5. Lines 180-181) “We phased the genotypes of each marker based on the genotype of Quan9311A.” The reviewer is confused about what the authors mean by “phased”. More explanation would be helpful.

Response: Thank you for your comments on genotype phasing, which made us realize that our explanation of the analysis process was not clear enough. We mapping the re-sequencing data of two parents, Quan9311A and Fuhui212, and their F2 individuals to the reference genome to obtain the SNPs and INDELs distribution of each sample, and used them as markers. For each marker, the parental source of every F2 sample (i.e., homozygous in Quan9311A-type, heterozygous, or homozygous in Fuhui212-type) is assigned by comparing with the genotype of Quan9311A. In this way, we can distinguish which genes in F2 individuals are from Quan9311A, which genes are from Fuhui212, and which genes are in a heterozygous state. We have added these details in the revised manuscript.

6. Lines 201-202) “Over 95.9% of the co-segregated variants were predicted to have no large impact on coding regions…” the reviewer is confused by this assertion. More explanation is needed; what impacts are inferred?

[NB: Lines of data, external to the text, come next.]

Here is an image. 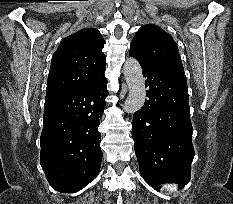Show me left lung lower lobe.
I'll return each instance as SVG.
<instances>
[{
    "label": "left lung lower lobe",
    "mask_w": 233,
    "mask_h": 204,
    "mask_svg": "<svg viewBox=\"0 0 233 204\" xmlns=\"http://www.w3.org/2000/svg\"><path fill=\"white\" fill-rule=\"evenodd\" d=\"M136 59L149 88L144 106L132 120L141 175L156 190L161 183L185 185L194 157L186 76Z\"/></svg>",
    "instance_id": "0a47b994"
}]
</instances>
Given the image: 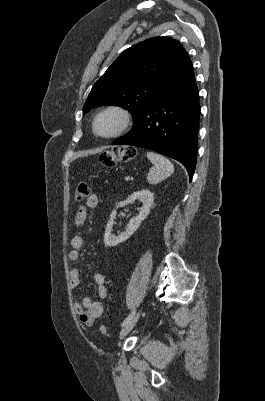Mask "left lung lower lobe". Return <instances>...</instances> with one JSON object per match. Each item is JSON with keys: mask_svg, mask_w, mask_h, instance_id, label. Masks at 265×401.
Instances as JSON below:
<instances>
[{"mask_svg": "<svg viewBox=\"0 0 265 401\" xmlns=\"http://www.w3.org/2000/svg\"><path fill=\"white\" fill-rule=\"evenodd\" d=\"M200 103L193 66L184 71L134 122L129 133L112 145L154 150L181 162L190 181L195 171Z\"/></svg>", "mask_w": 265, "mask_h": 401, "instance_id": "0a47b994", "label": "left lung lower lobe"}]
</instances>
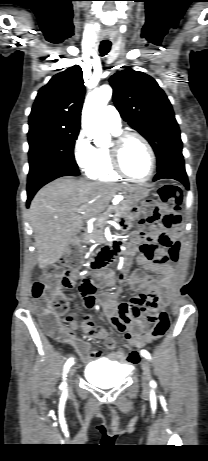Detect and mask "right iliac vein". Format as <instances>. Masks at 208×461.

Response: Thank you for your comments on our data analysis process. We used the snpEff software predict the effect of each variant based on the gene annotations of the reference genome to see whether any variant might cause functional alterations in these protein-coding genes. Some mutations with significant functional effects are the ones we focus on, such as frameshift mutations, premature termination, splicing site changes, and etc. We have supplemented this in the new manuscript.